Just a day before he was supposed to appear onstage in Las Vegas, Nevada, for a keynote address at the Microsoft Management Summit (MMS) 2004, Microsoft CEO Steve Ballmer abruptly canceled those plans. Instead, he flew to Brussels, Belgium, to enter into intense closed-door negotiations with European Union (EU) Competition Commissioner Mario Monti in a bid to reach a last-minute settlement in the company's antitrust case there. Separately, the EU said yesterday that it will announce its verdict against Microsoft on March 24--a week from today--barring any settlement.
Representatives of Microsoft and the EU confirmed the talks separately. "Yes, there's been a meeting today," an EU spokesperson said. "Discussions are ongoing. That's all I'll say." A Microsoft spokesperson noted that "discussions are ongoing. We are actively engaged with the Commission."

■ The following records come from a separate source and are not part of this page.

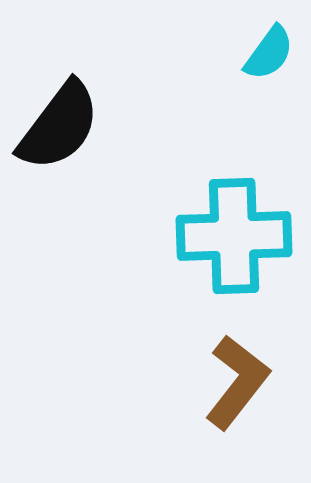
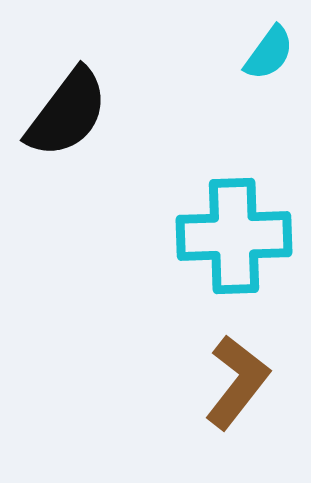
black semicircle: moved 8 px right, 13 px up
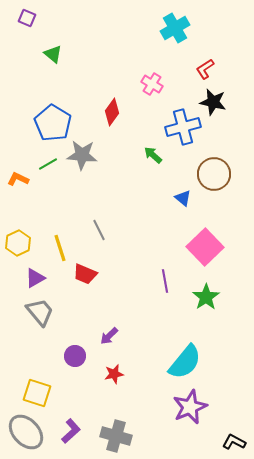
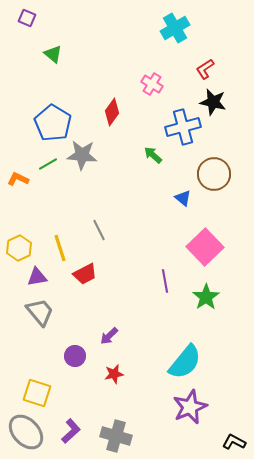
yellow hexagon: moved 1 px right, 5 px down
red trapezoid: rotated 50 degrees counterclockwise
purple triangle: moved 2 px right, 1 px up; rotated 20 degrees clockwise
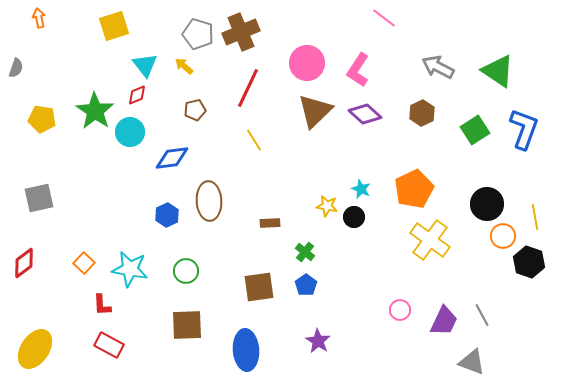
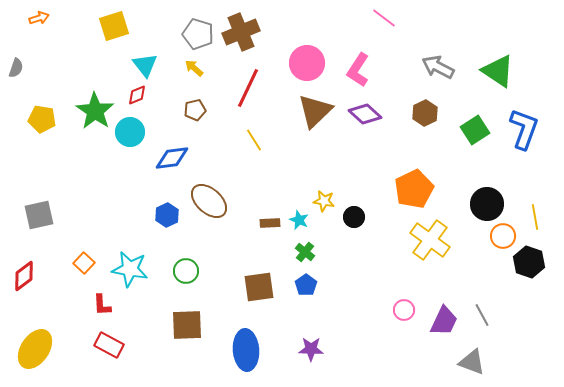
orange arrow at (39, 18): rotated 84 degrees clockwise
yellow arrow at (184, 66): moved 10 px right, 2 px down
brown hexagon at (422, 113): moved 3 px right
cyan star at (361, 189): moved 62 px left, 31 px down
gray square at (39, 198): moved 17 px down
brown ellipse at (209, 201): rotated 45 degrees counterclockwise
yellow star at (327, 206): moved 3 px left, 5 px up
red diamond at (24, 263): moved 13 px down
pink circle at (400, 310): moved 4 px right
purple star at (318, 341): moved 7 px left, 8 px down; rotated 30 degrees counterclockwise
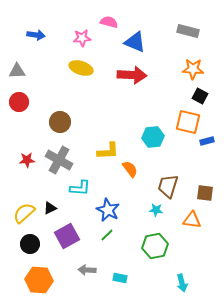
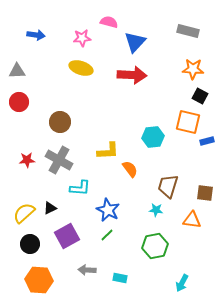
blue triangle: rotated 50 degrees clockwise
cyan arrow: rotated 42 degrees clockwise
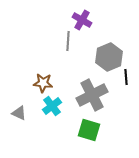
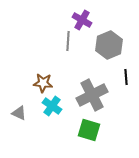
gray hexagon: moved 12 px up
cyan cross: rotated 18 degrees counterclockwise
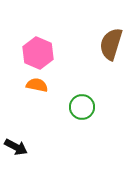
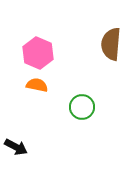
brown semicircle: rotated 12 degrees counterclockwise
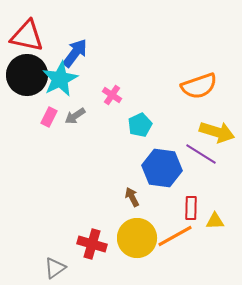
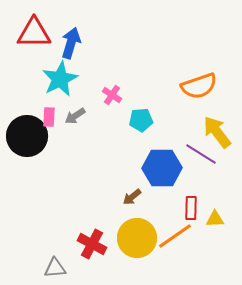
red triangle: moved 7 px right, 3 px up; rotated 12 degrees counterclockwise
blue arrow: moved 4 px left, 10 px up; rotated 20 degrees counterclockwise
black circle: moved 61 px down
pink rectangle: rotated 24 degrees counterclockwise
cyan pentagon: moved 1 px right, 5 px up; rotated 20 degrees clockwise
yellow arrow: rotated 144 degrees counterclockwise
blue hexagon: rotated 9 degrees counterclockwise
brown arrow: rotated 102 degrees counterclockwise
yellow triangle: moved 2 px up
orange line: rotated 6 degrees counterclockwise
red cross: rotated 12 degrees clockwise
gray triangle: rotated 30 degrees clockwise
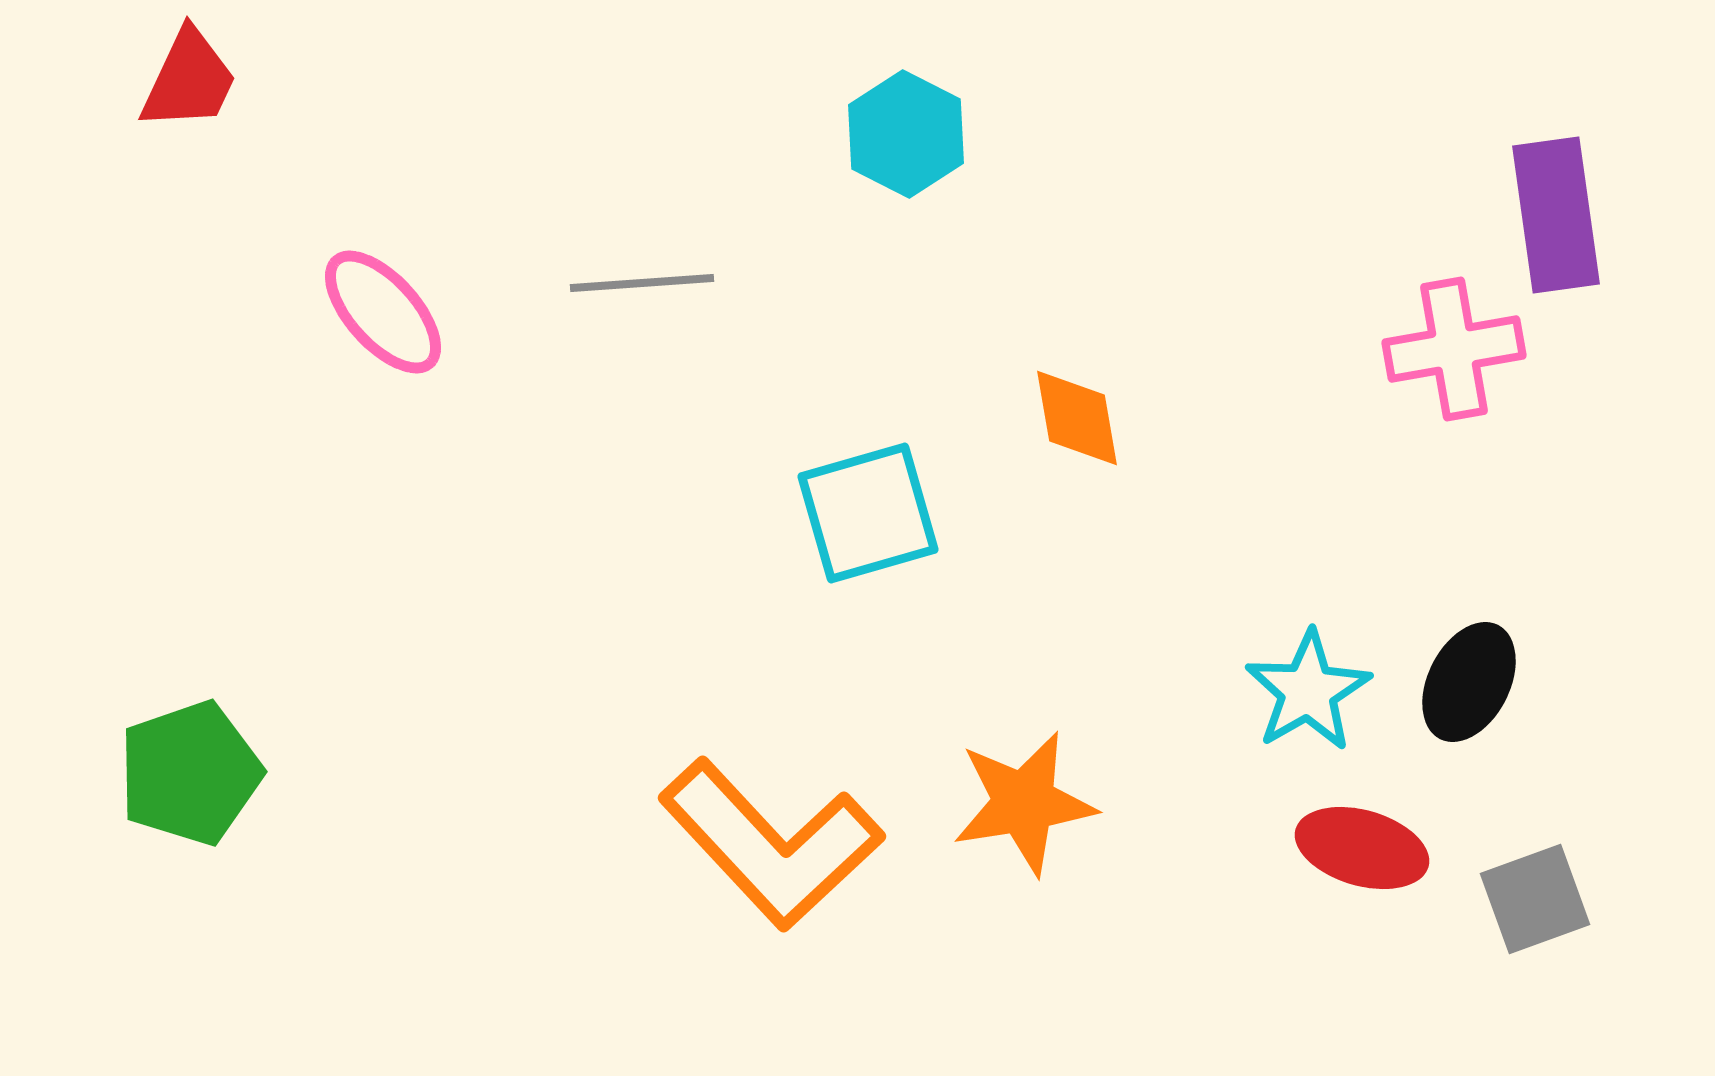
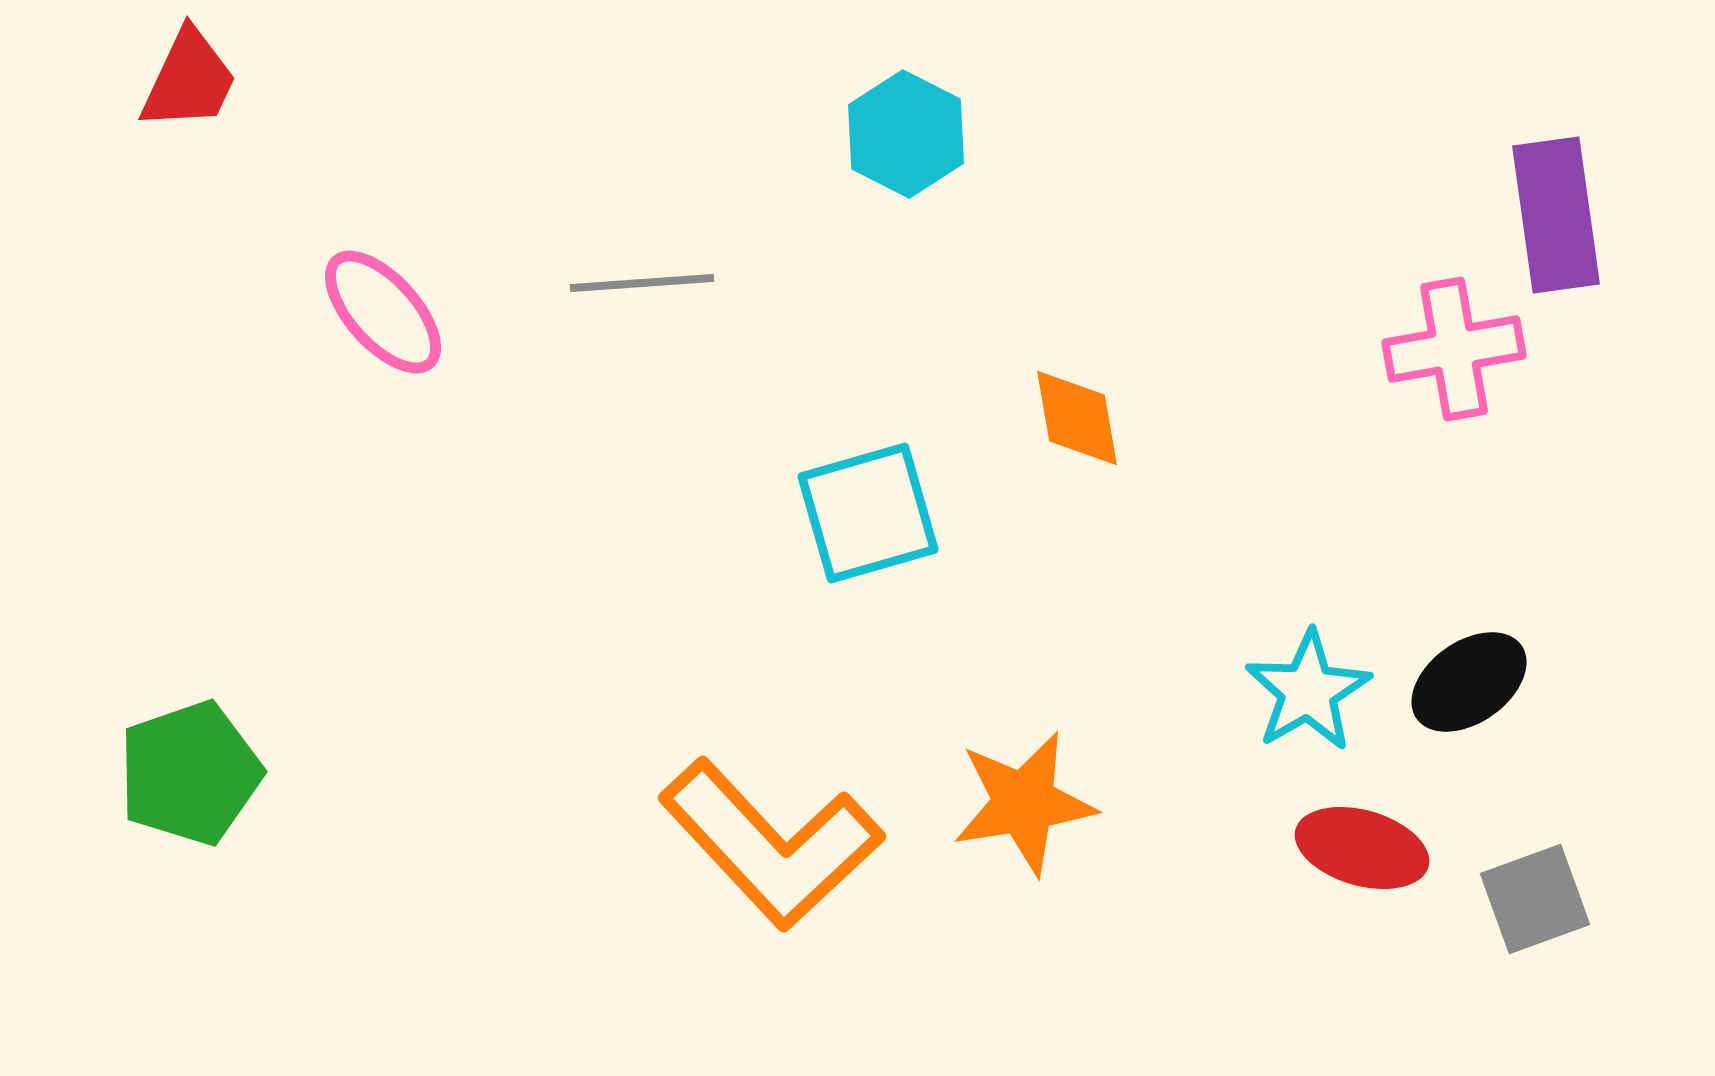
black ellipse: rotated 28 degrees clockwise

Sources close to the talks say that EU officials are using an unusual and potentially effective negotiation strategy: Rather than offering to drop requirements, the EU is asking Microsoft to make more concessions in its settlement than the company would be forced to accept in a court ruling. This strategy stands in sharp contrast to the negotiation techniques the US Department of Justice (DOJ) employed when it essentially handed Microsoft a huge victory during its antitrust settlement, even though the software giant was thoroughly defeated in court and found to be an abusive monopolist. In one example of the EU's strategy that "The Wall Street Journal" cited, the EU's draft ruling stipulates that potential changes to Windows apply only to European markets but, for the settlement to be approved, the EU is requiring that Microsoft make the changes worldwide.
Tactics notwithstanding, analysts who are covering the high-stakes European antitrust battle have concluded that Ballmer's arrival in Brussels signals that the settlement talks are reaching an end. He'll either close the deal now or walk away from the table and force his company to face several more years of often-embarrassing and potentially damaging legal battles.
The biggest EU concern is still Windows Media Player (WMP), which Microsoft has been bundling into the Windows OS since the early 1990s. In recent years, however, WMP has become more capable as consumer needs for digital media have risen dramatically, and now several competitors believe that WMP's integration with the OS gives the company an unfair advantage. The EU wants Microsoft to offer a stripped-down version of Windows that doesn't include the media player.
Also on the plate is server interoperability. The EU charges that Microsoft doesn't offer competitors enough technical information to let them write software applications, server software, and services that work well with Microsoft server products. By withholding this crucial information, the EU says, Microsoft is in the process of securing another dominant market that will leave competitors unfairly disadvantaged.
Ballmer isn't the first Fortune 100 CEO to appear before the EU's antitrust officers. In 2001, General Electric (GE) CEO John Welch Jr. unsuccessfully attempted to convince the EU that his company's proposed takeover of Honeywell was in the public interest. The EU ruled that the companies couldn't merge because doing so would create a single company with too much market power.